### Assignment
Report the count of lines with "région" in the data below, and no other words.

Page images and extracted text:

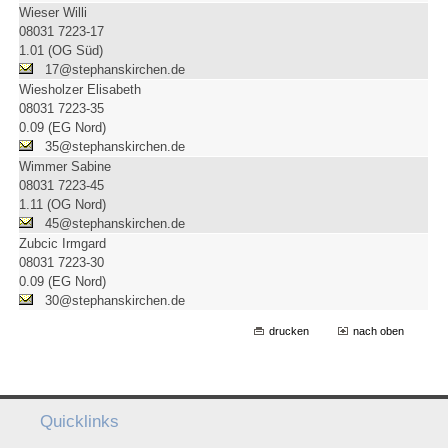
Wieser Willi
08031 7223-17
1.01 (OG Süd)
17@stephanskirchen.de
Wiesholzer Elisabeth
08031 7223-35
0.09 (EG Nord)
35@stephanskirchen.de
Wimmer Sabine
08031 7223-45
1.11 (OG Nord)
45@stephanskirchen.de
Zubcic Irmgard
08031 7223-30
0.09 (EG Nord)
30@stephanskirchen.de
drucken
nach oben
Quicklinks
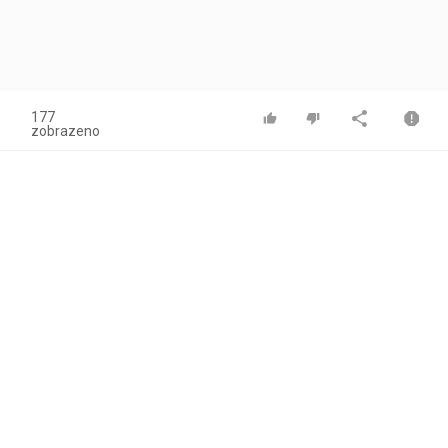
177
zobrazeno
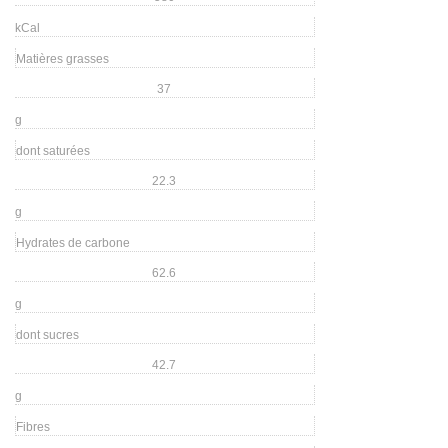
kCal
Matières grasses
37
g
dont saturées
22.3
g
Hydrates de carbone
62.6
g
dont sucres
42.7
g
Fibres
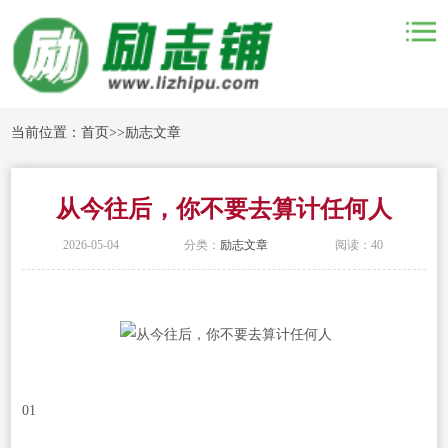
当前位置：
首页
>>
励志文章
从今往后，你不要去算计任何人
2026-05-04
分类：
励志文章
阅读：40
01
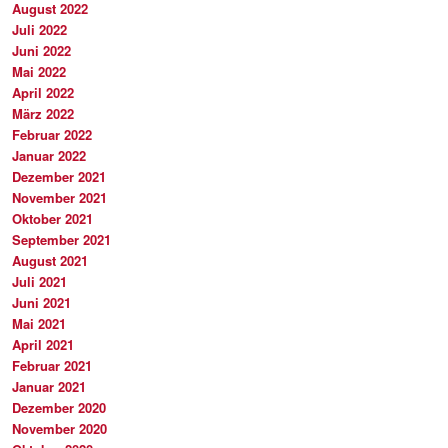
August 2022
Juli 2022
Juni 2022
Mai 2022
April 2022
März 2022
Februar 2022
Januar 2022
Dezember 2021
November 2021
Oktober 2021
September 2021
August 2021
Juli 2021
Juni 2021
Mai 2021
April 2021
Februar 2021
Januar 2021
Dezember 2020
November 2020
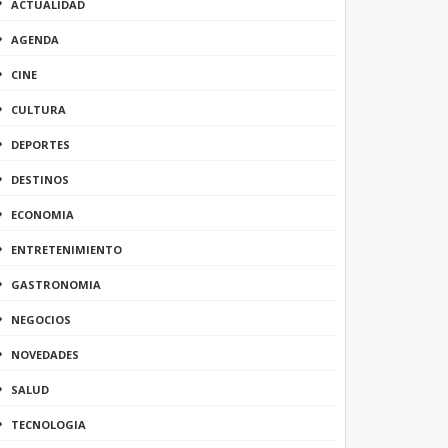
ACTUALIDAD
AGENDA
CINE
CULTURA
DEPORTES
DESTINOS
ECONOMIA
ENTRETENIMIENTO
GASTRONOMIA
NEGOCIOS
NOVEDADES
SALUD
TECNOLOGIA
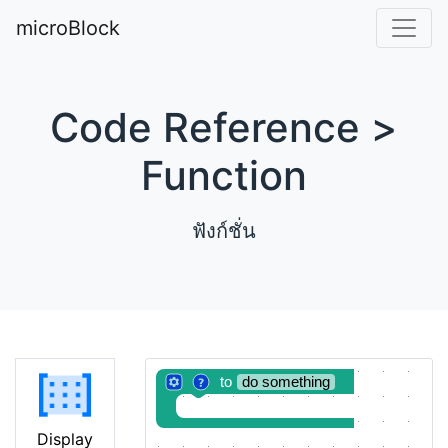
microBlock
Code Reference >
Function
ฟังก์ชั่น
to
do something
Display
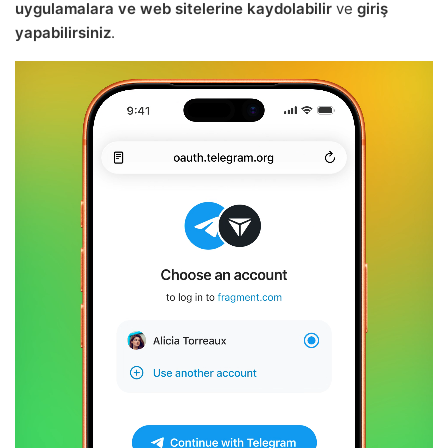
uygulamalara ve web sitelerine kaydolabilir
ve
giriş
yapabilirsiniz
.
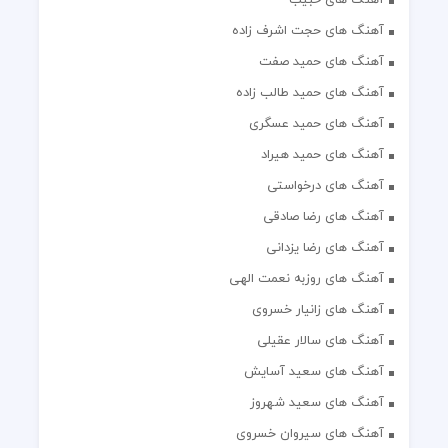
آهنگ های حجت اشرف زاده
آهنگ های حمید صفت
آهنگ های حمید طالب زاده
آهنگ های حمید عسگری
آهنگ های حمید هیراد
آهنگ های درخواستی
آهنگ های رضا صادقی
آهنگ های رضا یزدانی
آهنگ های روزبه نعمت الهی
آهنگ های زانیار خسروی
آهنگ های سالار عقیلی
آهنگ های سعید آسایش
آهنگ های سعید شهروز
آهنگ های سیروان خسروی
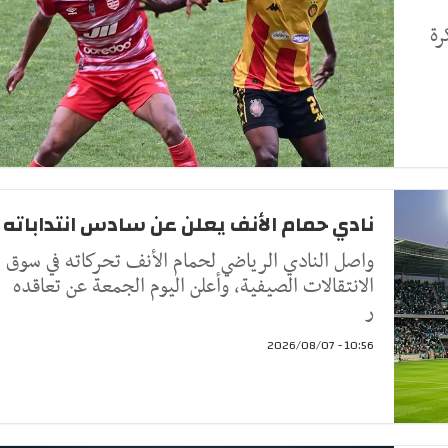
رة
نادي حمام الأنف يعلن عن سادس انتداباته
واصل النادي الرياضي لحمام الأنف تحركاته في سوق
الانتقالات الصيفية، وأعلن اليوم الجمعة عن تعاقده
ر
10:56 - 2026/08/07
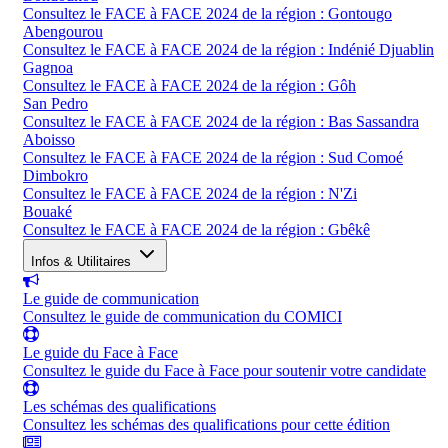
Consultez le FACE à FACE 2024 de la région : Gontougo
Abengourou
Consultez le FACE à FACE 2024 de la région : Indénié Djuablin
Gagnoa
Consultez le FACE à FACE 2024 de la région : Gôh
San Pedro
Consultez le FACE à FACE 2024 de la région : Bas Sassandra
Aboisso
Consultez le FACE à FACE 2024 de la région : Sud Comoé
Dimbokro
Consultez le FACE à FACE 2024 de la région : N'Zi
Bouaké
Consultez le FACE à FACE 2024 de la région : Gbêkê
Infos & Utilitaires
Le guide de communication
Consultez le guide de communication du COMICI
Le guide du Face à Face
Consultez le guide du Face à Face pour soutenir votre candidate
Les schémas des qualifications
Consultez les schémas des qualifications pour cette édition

### Expected answer
7